[[ Information open ]]

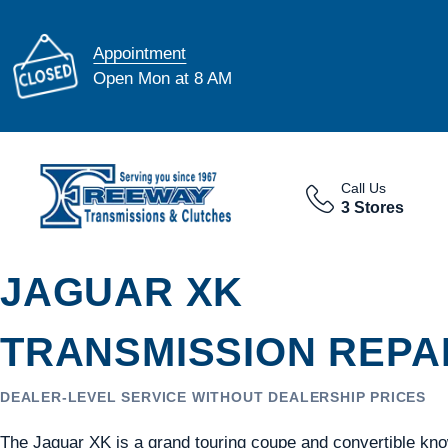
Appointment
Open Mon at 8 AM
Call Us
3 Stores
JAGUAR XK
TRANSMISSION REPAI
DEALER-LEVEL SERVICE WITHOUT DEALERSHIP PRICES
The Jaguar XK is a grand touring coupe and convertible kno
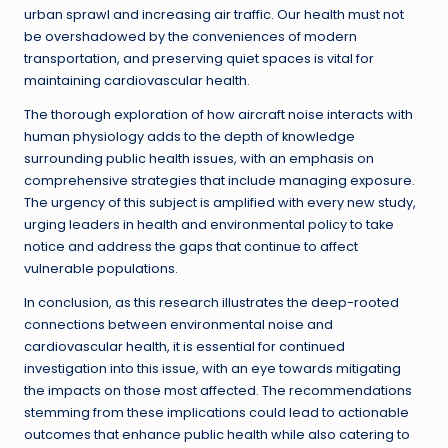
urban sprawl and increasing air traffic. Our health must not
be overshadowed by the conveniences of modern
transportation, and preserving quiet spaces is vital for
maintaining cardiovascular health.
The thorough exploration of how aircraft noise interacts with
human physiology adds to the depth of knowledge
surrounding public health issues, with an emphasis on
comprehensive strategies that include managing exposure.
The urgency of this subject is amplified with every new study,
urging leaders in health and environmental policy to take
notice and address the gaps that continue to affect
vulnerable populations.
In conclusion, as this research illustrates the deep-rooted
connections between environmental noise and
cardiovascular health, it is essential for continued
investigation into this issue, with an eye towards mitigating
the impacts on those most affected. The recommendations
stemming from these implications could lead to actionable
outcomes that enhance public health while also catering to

[[ Information closed ]]
[[ Information open ]]

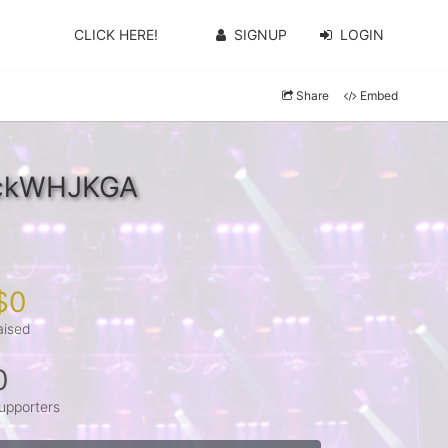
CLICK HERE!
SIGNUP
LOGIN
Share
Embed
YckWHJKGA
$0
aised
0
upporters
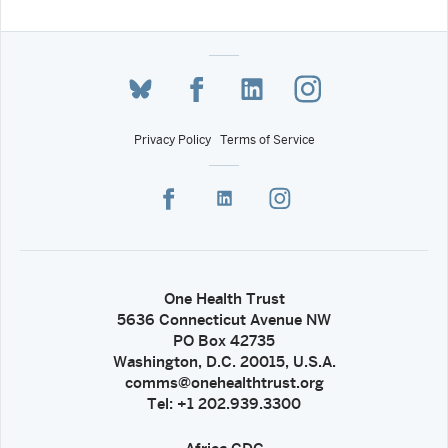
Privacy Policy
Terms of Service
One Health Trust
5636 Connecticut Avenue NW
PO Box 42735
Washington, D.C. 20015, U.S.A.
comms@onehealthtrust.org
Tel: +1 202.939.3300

[[ Information closed ]]

(Your objective):
Copy the lines of the entries above that mention "cardiovascular".

(Answer to the problem):
maintaining cardiovascular health.
cardiovascular health, it is essential for continued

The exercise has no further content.